六実が自己嫌悪中なので、ややネガティブです。

ごめんなさい。

ひーちゃん、羽鳥弘夢という女の子は、一言で言えばオレの幼馴染みである。生まれたその年に初めて会ってから幼稚園から高校まで、すべて一緒という筋金入りだ。おまけに母親同士がいとこで、家も近所。お互いの家にしょっちゅう出入りするのは当たり前。うちの両親が小さいながらも事務所を持っていたせいで、幼いオレが彼女の家に預けられるのも日常茶飯事だった。幼馴染みといいつつ、半ば家族のようなものである。


オレは、生まれたときから前世の記憶を持っていた。と言っても、とんでもなくしんどい思いをしたこととか、メチャクチャ嬉しかったこととか、……あとは自分が死んだときのこととか、強烈な出来事だけを断片的に覚えている程度だった。それでも、あまり出来のよくないオレの脳みそを混乱させるには十分で、5歳くらいまでは、急に泣き出したり、怒り出したりと、不安定な子どもだったようだ。

小学校に上がって記憶を整理できるようになると、だいぶ落ち着いた。でも、なんかの拍子に忘れていた記憶を思い出すことがあって、自分が自分でないような感覚に時々すごく苦しくなって、遂にある日、オレはひーちゃんにその事を相談してしまった。それは、小学校四年の夏休みだったと思う。

小さいときから、大人しくて頭のいい子だったひーちゃんは、非現実的なことは信じない質だったから、話し終えたあとに、あり得ない、とばっさり切り捨てられることも覚悟した。

それなのに、である。


「ふうん? じゃあむっちゃんは、人生2回目なの?」


彼女は、あっさりそうの言ったのである。
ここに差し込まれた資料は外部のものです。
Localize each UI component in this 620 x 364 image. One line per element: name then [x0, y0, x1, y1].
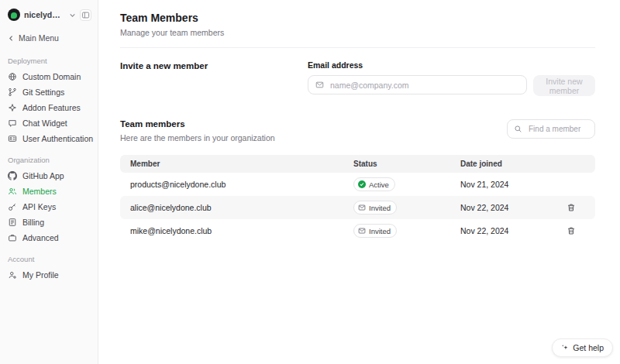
get-help-label: Get help [573, 343, 604, 352]
status-badge: Invited [353, 201, 397, 215]
sidebar-item-label: Billing [22, 218, 44, 227]
section-label-deployment: Deployment [0, 47, 98, 69]
page-subtitle: Manage your team members [120, 28, 595, 37]
team-members-subtitle: Here are the members in your organizatio… [120, 133, 275, 143]
invite-section: Invite a new member Email address Invite… [120, 60, 595, 96]
sidebar-item-chat-widget[interactable]: Chat Widget [0, 115, 98, 131]
column-header-date-joined: Date joined [460, 160, 567, 168]
chat-bubble-icon [8, 118, 17, 128]
sidebar-item-label: Chat Widget [22, 118, 67, 128]
workspace-switcher[interactable]: nicelydone--... [0, 7, 98, 27]
collapse-sidebar-button[interactable] [80, 9, 91, 21]
github-icon [8, 171, 17, 180]
section-label-organization: Organization [0, 146, 98, 168]
users-icon [8, 187, 17, 196]
team-members-header: Team members Here are the members in you… [120, 119, 595, 143]
id-card-icon [8, 134, 17, 143]
sidebar-item-addon-features[interactable]: Addon Features [0, 100, 98, 115]
table-row: mike@nicelydone.club Invited Nov 22, 202… [120, 219, 595, 242]
user-icon [8, 270, 17, 280]
sidebar-item-user-authentication[interactable]: User Authentication [0, 131, 98, 146]
key-icon [8, 202, 17, 211]
envelope-icon [358, 227, 366, 235]
member-search-input[interactable] [527, 124, 588, 134]
date-joined: Nov 22, 2024 [460, 226, 567, 235]
sidebar-item-members[interactable]: Members [0, 184, 98, 199]
search-icon [514, 125, 522, 133]
delete-member-button[interactable] [567, 203, 585, 212]
date-joined: Nov 21, 2024 [460, 180, 567, 189]
section-label-account: Account [0, 246, 98, 267]
sidebar: nicelydone--... Main Menu Deployment Cus… [0, 0, 98, 364]
envelope-icon [358, 204, 366, 211]
table-row: alice@nicelydone.club Invited Nov 22, 20… [120, 196, 595, 219]
globe-icon [8, 72, 17, 81]
status-label: Invited [369, 204, 391, 212]
date-joined: Nov 22, 2024 [460, 203, 567, 212]
sidebar-item-label: Git Settings [22, 88, 64, 97]
chevron-down-icon[interactable] [69, 12, 76, 19]
search-wrap [507, 119, 595, 139]
trash-icon [567, 226, 576, 235]
sparkle-icon [561, 344, 569, 352]
sidebar-item-custom-domain[interactable]: Custom Domain [0, 69, 98, 84]
active-check-icon [358, 180, 366, 188]
members-table: Member Status Date joined products@nicel… [120, 155, 595, 242]
app-logo [8, 9, 20, 21]
receipt-icon [8, 218, 17, 227]
invite-new-member-button[interactable]: Invite new member [533, 75, 595, 96]
briefcase-icon [8, 233, 17, 242]
envelope-icon [315, 81, 324, 89]
sidebar-item-label: Addon Features [22, 103, 81, 112]
get-help-button[interactable]: Get help [552, 338, 613, 357]
delete-member-button[interactable] [567, 226, 585, 235]
sidebar-item-label: API Keys [22, 202, 56, 211]
member-email: alice@nicelydone.club [130, 203, 353, 212]
sidebar-item-label: User Authentication [22, 134, 93, 143]
trash-icon [567, 203, 576, 212]
back-label: Main Menu [19, 33, 59, 43]
sidebar-item-api-keys[interactable]: API Keys [0, 199, 98, 215]
sidebar-item-github-app[interactable]: GitHub App [0, 168, 98, 184]
sidebar-item-label: Advanced [22, 233, 59, 242]
sidebar-item-git-settings[interactable]: Git Settings [0, 84, 98, 100]
email-label: Email address [308, 60, 595, 70]
member-email: products@nicelydone.club [130, 180, 353, 189]
sparkle-icon [8, 103, 17, 112]
email-input-wrap [308, 75, 527, 94]
sidebar-item-advanced[interactable]: Advanced [0, 230, 98, 246]
status-badge: Active [353, 177, 395, 191]
main-content: Team Members Manage your team members In… [98, 0, 620, 364]
table-header-row: Member Status Date joined [120, 155, 595, 173]
email-input[interactable] [329, 80, 519, 91]
member-email: mike@nicelydone.club [130, 226, 353, 235]
chevron-left-icon [8, 35, 15, 42]
header-divider [120, 47, 595, 48]
sidebar-item-label: My Profile [22, 270, 59, 280]
sidebar-item-billing[interactable]: Billing [0, 215, 98, 230]
git-branch-icon [8, 88, 17, 97]
sidebar-item-my-profile[interactable]: My Profile [0, 267, 98, 283]
sidebar-item-label: GitHub App [22, 171, 64, 180]
back-to-main-menu[interactable]: Main Menu [0, 27, 98, 47]
status-label: Active [369, 180, 389, 189]
column-header-member: Member [130, 160, 353, 168]
status-badge: Invited [353, 224, 397, 238]
page-title: Team Members [120, 12, 595, 24]
column-header-status: Status [353, 160, 460, 168]
team-members-heading: Team members [120, 119, 275, 129]
sidebar-item-label: Members [22, 187, 57, 196]
invite-heading: Invite a new member [120, 60, 308, 70]
table-row: products@nicelydone.club Active Nov 21, … [120, 173, 595, 196]
status-label: Invited [369, 227, 391, 235]
workspace-name: nicelydone--... [24, 10, 65, 19]
sidebar-item-label: Custom Domain [22, 72, 81, 81]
全否定して拒絶するでもなく、根掘り葉掘り聞かれるでもなく、すんなりと受け入れてくれたのだ。

親に言っても苦笑いで返されたし、学校の友達に言っても、バカにされていたから、きっとひーちゃんも信じてくれないと思っていたオレは、拍子抜けした。

信じるのか、と聞いたら、むっちゃんがそんな壮大な嘘をつけるはずがないじゃん、というなんとも微妙な答えが返ってきたけど、それでもオレは、そのとき救われたような気持ちになったのだ。それ以来、時々ひーちゃんに記憶のことを相談するようになった。ひーちゃんはほとんど聞き流すだけなんだけど、それでもだいぶ楽になった。

おかげで、色々前向きになれた。だから彼女はオレの恩人で、大事な人だ。


そのはずだったのに、オレは、いったいどこで間違ったんだろう。


「あの、ひーちゃん」

「何」


冷たい答えだ。いや、自業自得だとは思うけど、なんだかんだオレに甘いひーちゃんに、初めてそっけなくされて、結構凹んだ。
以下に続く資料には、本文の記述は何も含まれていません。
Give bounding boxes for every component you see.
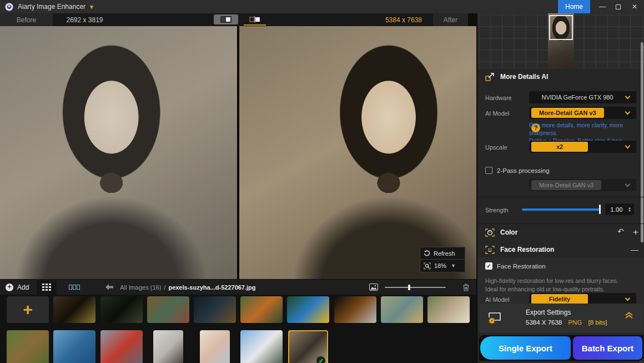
thumbnail-cell bbox=[285, 296, 331, 323]
two-pass-checkbox[interactable] bbox=[485, 167, 492, 174]
hardware-value: NVIDIA GeForce GTX 980 bbox=[529, 94, 626, 101]
breadcrumb[interactable]: All Images (16) bbox=[120, 284, 161, 291]
before-label: Before bbox=[0, 13, 53, 26]
face-restoration-header[interactable]: Face Restoration — bbox=[477, 242, 644, 257]
thumbnail-cell-empty bbox=[425, 330, 472, 363]
thumbnail-cell bbox=[238, 330, 285, 363]
two-pass-chevron-down-icon bbox=[625, 181, 631, 187]
refresh-label: Refresh bbox=[434, 250, 455, 257]
face-collapse-icon[interactable]: — bbox=[631, 245, 638, 254]
thumbnail-size-icon bbox=[369, 284, 378, 291]
delete-image-icon[interactable] bbox=[462, 284, 470, 291]
thumb-beaded-butterfly[interactable] bbox=[334, 296, 376, 323]
single-export-button[interactable]: Single Export bbox=[480, 336, 571, 360]
strength-value-box[interactable]: 1.00 ▲▼ bbox=[605, 203, 634, 215]
minimize-button[interactable]: — bbox=[595, 0, 610, 13]
thumbnail-cell: ✓ bbox=[285, 330, 331, 363]
strength-slider[interactable] bbox=[522, 208, 601, 211]
face-restoration-checkbox[interactable]: ✓ bbox=[485, 262, 492, 270]
thumb-sea-ship[interactable] bbox=[53, 330, 95, 363]
thumbnail-cell bbox=[238, 296, 285, 323]
color-undo-icon[interactable]: ↶ bbox=[617, 227, 624, 238]
export-settings-summary: 5384 X 7638 PNG [8 bits] bbox=[526, 319, 607, 326]
color-expand-icon[interactable]: + bbox=[633, 227, 638, 238]
batch-export-button[interactable]: Batch Export bbox=[573, 336, 642, 360]
thumb-highland-cow[interactable] bbox=[7, 330, 49, 363]
upscale-chevron-down-icon bbox=[625, 143, 631, 148]
thumbnail-cell bbox=[192, 296, 238, 323]
thumb-boy-plaid[interactable] bbox=[240, 296, 283, 323]
zoom-magnifier-icon bbox=[424, 262, 431, 270]
two-pass-row: 2-Pass processing bbox=[485, 167, 550, 174]
grid-view-button[interactable] bbox=[37, 280, 57, 295]
ai-model-label: AI Model bbox=[485, 110, 509, 117]
face-restoration-row: ✓ Face Restoration bbox=[485, 262, 546, 270]
selected-check-icon: ✓ bbox=[316, 356, 325, 363]
export-settings-title: Export Settings bbox=[526, 309, 571, 316]
image-canvas[interactable]: Refresh 18% ▼ bbox=[0, 26, 476, 279]
thumb-dark-mountains[interactable] bbox=[100, 296, 143, 323]
export-buttons: Single Export Batch Export bbox=[479, 335, 643, 361]
thumb-lake-lights[interactable] bbox=[194, 296, 236, 323]
thumbnail-size-slider[interactable] bbox=[385, 284, 446, 291]
add-image-button[interactable]: + Add bbox=[6, 284, 29, 291]
thumb-street-red-truck[interactable] bbox=[100, 330, 143, 363]
filmstrip-view-button[interactable] bbox=[64, 280, 84, 295]
thumb-macaw-parrot[interactable] bbox=[287, 296, 329, 323]
thumb-antler-pose[interactable] bbox=[153, 330, 183, 363]
thumb-three-girls[interactable] bbox=[427, 296, 470, 323]
strength-row: 1.00 ▲▼ bbox=[477, 203, 644, 216]
strength-stepper[interactable]: ▲▼ bbox=[628, 207, 631, 212]
hardware-label: Hardware bbox=[485, 95, 512, 101]
close-button[interactable]: ✕ bbox=[627, 0, 642, 13]
navigator-selection-box[interactable] bbox=[549, 15, 573, 40]
color-section-header[interactable]: Color ↶ + bbox=[477, 225, 644, 240]
hardware-chevron-down-icon bbox=[625, 93, 631, 99]
refresh-button[interactable]: Refresh bbox=[420, 247, 465, 260]
add-label: Add bbox=[17, 284, 29, 291]
maximize-button[interactable] bbox=[611, 0, 625, 13]
side-by-side-view-button[interactable] bbox=[214, 14, 238, 24]
strength-value: 1.00 bbox=[605, 206, 628, 213]
navigator-strip[interactable] bbox=[477, 13, 644, 69]
before-image[interactable] bbox=[0, 26, 237, 279]
plus-circle-icon: + bbox=[6, 284, 13, 291]
window-resize-grip[interactable] bbox=[638, 357, 643, 362]
grid-view-icon bbox=[42, 284, 51, 291]
app-title: Aiarty Image Enhancer bbox=[18, 3, 85, 11]
strength-slider-handle[interactable] bbox=[599, 205, 601, 214]
thumbnail-cell bbox=[331, 296, 378, 323]
compare-bar: Before 2692 x 3819 5384 x 7638 After bbox=[0, 13, 476, 26]
thumb-vintage-balloons[interactable] bbox=[200, 330, 230, 363]
face-model-value-pill: Fidelity bbox=[531, 294, 588, 304]
export-settings-icon bbox=[487, 311, 504, 325]
upscale-label: Upscale bbox=[485, 144, 507, 151]
after-image[interactable] bbox=[239, 26, 476, 279]
ai-model-dropdown[interactable]: More-Detail GAN v3 bbox=[529, 107, 636, 119]
export-collapse-chevrons-icon[interactable] bbox=[625, 311, 633, 319]
title-bar: Aiarty Image Enhancer ▼ Home — ✕ bbox=[0, 0, 644, 13]
home-button[interactable]: Home bbox=[558, 0, 590, 13]
settings-panel: More Details AI Hardware NVIDIA GeForce … bbox=[476, 13, 644, 363]
thumb-landscape-painting[interactable] bbox=[381, 296, 423, 323]
thumb-car-snow[interactable] bbox=[240, 330, 283, 363]
upscale-dropdown[interactable]: x2 bbox=[529, 141, 636, 153]
thumbnail-cell bbox=[379, 296, 425, 323]
compare-bar-cap bbox=[468, 13, 476, 26]
two-pass-model-pill: More-Detail GAN v3 bbox=[531, 180, 601, 190]
split-view-button[interactable] bbox=[243, 14, 267, 24]
back-arrow-icon[interactable] bbox=[105, 284, 113, 290]
thumbnail-cell bbox=[145, 330, 192, 363]
zoom-control[interactable]: 18% ▼ bbox=[420, 260, 465, 272]
export-dimensions: 5384 X 7638 bbox=[526, 319, 562, 326]
thumb-butterfly[interactable] bbox=[53, 296, 95, 323]
slider-handle[interactable] bbox=[408, 285, 410, 290]
export-settings-card[interactable]: Export Settings 5384 X 7638 PNG [8 bits] bbox=[479, 304, 643, 333]
app-menu-chevron-down-icon[interactable]: ▼ bbox=[89, 4, 94, 10]
add-image-tile[interactable]: + bbox=[7, 296, 49, 323]
hardware-dropdown[interactable]: NVIDIA GeForce GTX 980 bbox=[529, 91, 636, 103]
thumbnail-cell bbox=[98, 296, 144, 323]
thumb-photo-collage[interactable] bbox=[147, 296, 189, 323]
thumb-selected-portrait[interactable]: ✓ bbox=[288, 330, 328, 363]
color-section-title: Color bbox=[500, 228, 517, 236]
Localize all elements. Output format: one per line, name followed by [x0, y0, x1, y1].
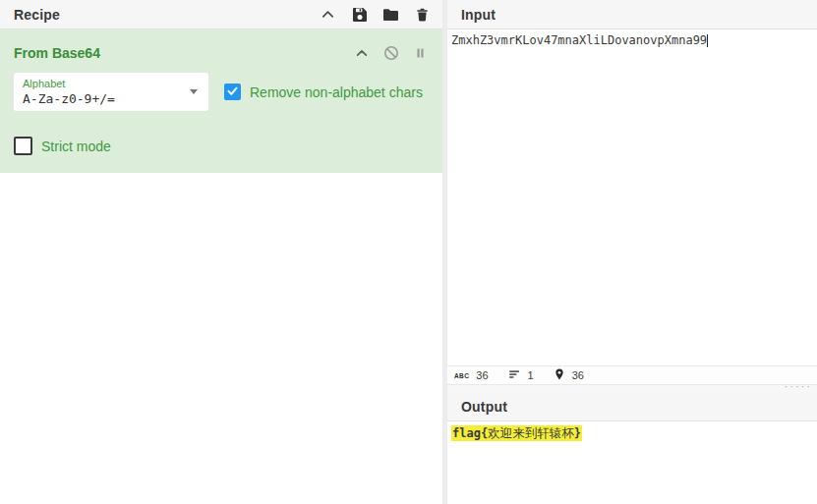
recipe-panel: Recipe	[0, 0, 442, 504]
chevron-up-icon	[321, 7, 335, 22]
operation-header: From Base64	[0, 29, 442, 73]
alphabet-label: Alphabet	[23, 78, 200, 90]
cursor-position-indicator: 36	[554, 367, 584, 383]
char-count-indicator: ABC 36	[454, 369, 489, 381]
output-text-prefix: flag{	[452, 426, 488, 440]
collapse-operation-button[interactable]	[353, 44, 370, 61]
output-textarea: flag{欢迎来到轩辕杯}	[447, 421, 817, 504]
line-count-value: 1	[528, 369, 534, 381]
save-recipe-button[interactable]	[351, 6, 368, 23]
input-status-bar: ABC 36 1	[447, 365, 817, 384]
cursor-position-value: 36	[572, 369, 584, 381]
output-text-cjk: 欢迎来到轩辕杯	[488, 425, 574, 440]
input-text: ZmxhZ3vmrKLov47mnaXliLDovanovpXmna99	[451, 33, 707, 47]
remove-non-alphabet-checkbox-row[interactable]: Remove non-alphabet chars	[224, 84, 423, 100]
recipe-title: Recipe	[14, 7, 60, 23]
input-textarea[interactable]: ZmxhZ3vmrKLov47mnaXliLDovanovpXmna99	[447, 29, 817, 365]
io-panel: Input ZmxhZ3vmrKLov47mnaXliLDovanovpXmna…	[447, 0, 817, 504]
recipe-header: Recipe	[0, 0, 442, 29]
output-highlight: flag{欢迎来到轩辕杯}	[451, 425, 582, 441]
remove-non-alphabet-label: Remove non-alphabet chars	[250, 84, 423, 100]
remove-non-alphabet-checkbox[interactable]	[224, 84, 241, 100]
folder-icon	[382, 7, 399, 23]
breakpoint-operation-button[interactable]	[412, 44, 429, 61]
operation-from-base64[interactable]: From Base64	[0, 29, 442, 173]
check-icon	[226, 84, 239, 101]
output-text-suffix: }	[574, 426, 581, 440]
save-icon	[352, 7, 368, 23]
alphabet-dropdown[interactable]: Alphabet A-Za-z0-9+/=	[14, 73, 208, 111]
collapse-recipe-button[interactable]	[320, 6, 336, 23]
strict-mode-checkbox-row[interactable]: Strict mode	[0, 137, 442, 155]
operation-controls	[353, 44, 429, 61]
io-splitter-horizontal[interactable]: ·····	[447, 384, 817, 392]
input-title: Input	[461, 7, 496, 23]
chevron-up-icon	[355, 46, 369, 60]
line-count-indicator: 1	[508, 368, 534, 382]
input-header: Input	[447, 0, 817, 29]
operation-title: From Base64	[14, 45, 100, 61]
splitter-grip-icon: ·····	[785, 381, 812, 392]
operation-arguments: Alphabet A-Za-z0-9+/= Remove non-alphabe…	[0, 73, 442, 111]
output-pane: Output flag{欢迎来到轩辕杯}	[447, 392, 817, 504]
recipe-toolbar	[320, 6, 431, 23]
load-recipe-button[interactable]	[382, 6, 399, 23]
disable-icon	[383, 45, 399, 61]
output-title: Output	[461, 399, 507, 415]
text-cursor	[707, 34, 708, 47]
cyberchef-app: Recipe	[0, 0, 817, 504]
lines-icon	[508, 368, 521, 382]
chevron-down-icon	[190, 89, 198, 94]
clear-recipe-button[interactable]	[414, 6, 431, 23]
trash-icon	[415, 7, 430, 23]
strict-mode-label: Strict mode	[41, 139, 111, 154]
location-pin-icon	[554, 367, 565, 383]
output-header: Output	[447, 392, 817, 421]
alphabet-value: A-Za-z0-9+/=	[23, 90, 200, 108]
characters-icon: ABC	[454, 372, 469, 379]
pause-icon	[414, 46, 427, 60]
disable-operation-button[interactable]	[382, 44, 399, 61]
char-count-value: 36	[476, 369, 488, 381]
strict-mode-checkbox[interactable]	[14, 137, 32, 155]
input-pane: Input ZmxhZ3vmrKLov47mnaXliLDovanovpXmna…	[447, 0, 817, 392]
もしかしたら、もう許してくれていて、またいつもみたいに笑ってくれるかもと思って、昨日の今日で当たり前のように羽鳥家に来た自分が甘かった。うちの母に頼まれているからか、オレの分の食事を用意してはくれたけど、ほとんどこっちを見ないし、話さない。


当然だ。オレは、本当にひどいことをした。オレたちがはとこで、家族付き合いをしてなかったら、即刻縁を切られてもおかしくない。


「本当に、ごめん」

「なんのこと」


うう、疑問系ですらない応対に、ひーちゃんの本気がうかがえる。知ってはいたけど、静かに怒るタイプなんだよな。絶対零度って感じ。


「お弁当の、こと」

「安心して。うちの母さんには言ってないから」

「う、……ごめん」

「悪いと思うなら、なんでしたの?」

「ごめん、忘れたことにする、のが……」


我ながら卑怯過ぎて、最後まで言えなかった。おばさんに、正直に友達と食べる約束があるから、って言えばよかった。そうしたら、おばさんも許してくれただろうし、ひーちゃんに迷惑をかけることもなかった。あんな風に目立つ必要も、周囲にひそひそ言われる必要もなかったのに。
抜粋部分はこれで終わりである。